Optimization & Algorithms
This research area advances computational methods and theories like algorithm design, combinatorial optimization, and convex optimization to efficiently analyze complex datasets and scale solutions for high-dimensional problems in statistics and machine learning.
Public Policy & Social Sciences
From questionnaire development to the selection of probability samples to the design of social experiments, faculty and students regularly work with others to develop new methods for analyzing these data and they apply up-to-date methods for drawing inferences from diverse social science data sources ranging from large scale sample surveys to social networks, to educational experiments. A number of statistics graduate students work directly in joint programs bringing statistics to bear on problems in education and public policy.
Sports Analytics/CMSAC
Carnegie Mellon Sports Analytics Center (CMSAC), a national sports analytics hub, aims to advance the field through cutting-edge research, innovative educational experiences, and community outreach events. Their mission encompasses pushing the boundaries of sports analytics, creating educational opportunities like sponsored projects and fellowships, and hosting accessible events such as the annual CMSAConference.
STAMPS
The Statistical Methods for the Physical Sciences (STAMPS) center provides foundational methodology in statistics, data science, machine learning and artificial intelligence for two distinct branches of physical science: Astronomy and Particle Physics, and Climate and Environmental Science, which include applications in e.g. Oceanography, Meteorology, and Remote Sensing.

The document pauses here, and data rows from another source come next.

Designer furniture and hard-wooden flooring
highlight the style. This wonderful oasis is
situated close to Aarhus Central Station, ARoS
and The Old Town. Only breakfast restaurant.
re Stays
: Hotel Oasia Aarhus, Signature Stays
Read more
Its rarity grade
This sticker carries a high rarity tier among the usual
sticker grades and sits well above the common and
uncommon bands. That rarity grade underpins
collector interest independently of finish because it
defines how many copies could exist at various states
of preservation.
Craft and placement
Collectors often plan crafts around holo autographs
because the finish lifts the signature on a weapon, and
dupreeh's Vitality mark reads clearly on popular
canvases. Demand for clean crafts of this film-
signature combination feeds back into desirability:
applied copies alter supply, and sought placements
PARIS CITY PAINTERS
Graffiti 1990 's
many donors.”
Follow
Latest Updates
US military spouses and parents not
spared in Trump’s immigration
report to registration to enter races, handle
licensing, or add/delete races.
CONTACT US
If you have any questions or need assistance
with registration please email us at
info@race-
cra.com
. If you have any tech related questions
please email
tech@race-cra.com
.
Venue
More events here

Statistical Machine Learning
The statistical machine learning research area advances the theoretical foundations of complex machine learning models using statistical learning, nonparametric Bayes, causal inference, and reinforcement learning principles to enable robust, trustworthy predictions.

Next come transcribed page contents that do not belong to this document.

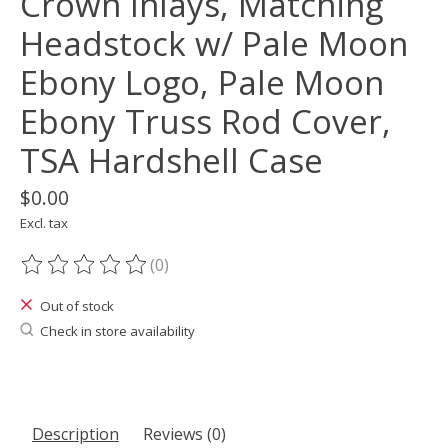
Crown Inlays, Matching
Headstock w/ Pale Moon
Ebony Logo, Pale Moon
Ebony Truss Rod Cover,
TSA Hardshell Case
$0.00
Excl. tax
(0)
The rating of this product is
0
out of 5
Out of stock
Check in store availability
Description
Reviews (0)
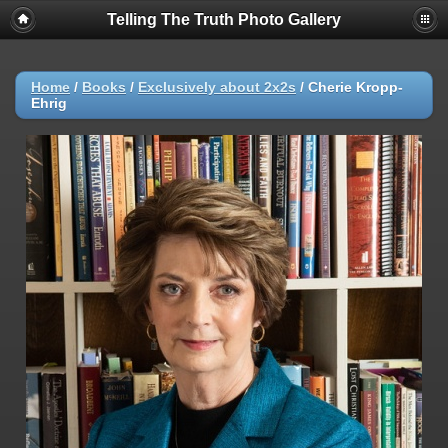
Telling The Truth Photo Gallery
Home
/
Books
/
Exclusively about 2x2s
/
Cherie Kropp-
Ehrig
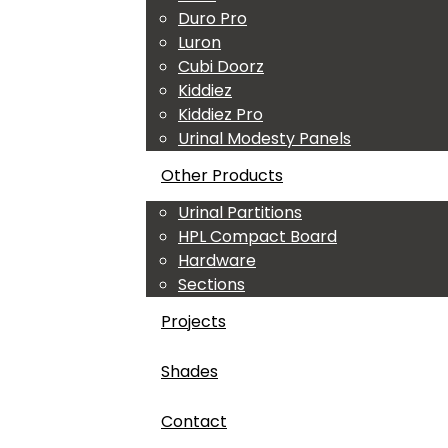
Duro Pro
Luron
Cubi Doorz
Kiddiez
Kiddiez Pro
Urinal Modesty Panels
Other Products
Urinal Partitions
HPL Compact Board
Hardware
Sections
Projects
Shades
Contact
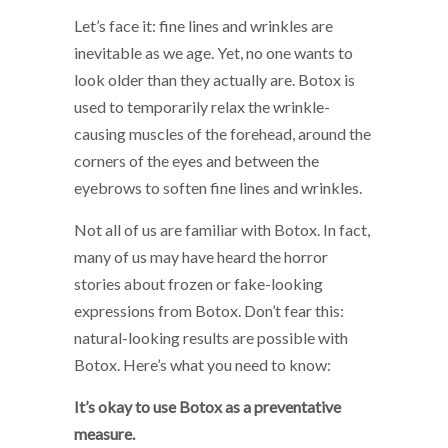
Let’s face it: fine lines and wrinkles are
inevitable as we age. Yet, no one wants to
look older than they actually are. Botox is
used to temporarily relax the wrinkle-
causing muscles of the forehead, around the
corners of the eyes and between the
eyebrows to soften fine lines and wrinkles.
Not all of us are familiar with Botox. In fact,
many of us may have heard the horror
stories about frozen or fake-looking
expressions from Botox. Don’t fear this:
natural-looking results are possible with
Botox. Here’s what you need to know:
It’s okay to use Botox as a preventative
measure.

Statistical Pedagogy & Educational Research
This group focuses on modernizing statistics education through research, curriculum development, and innovative teaching practices. Their work includes designing effective assessment methods, studying statistical writing skills, and developing interactive learning tools to enhance student engagement and understanding of statistics.
Time Series Forecasting
Time series forecasting is a research area focused on predicting future values based on previously observed data points collected over time, leveraging statistical and machine learning techniques. It plays a crucial role in various fields, including finance, economics, weather forecasting, and supply chain management, by enabling organizations to make informed decisions based on trends and patterns.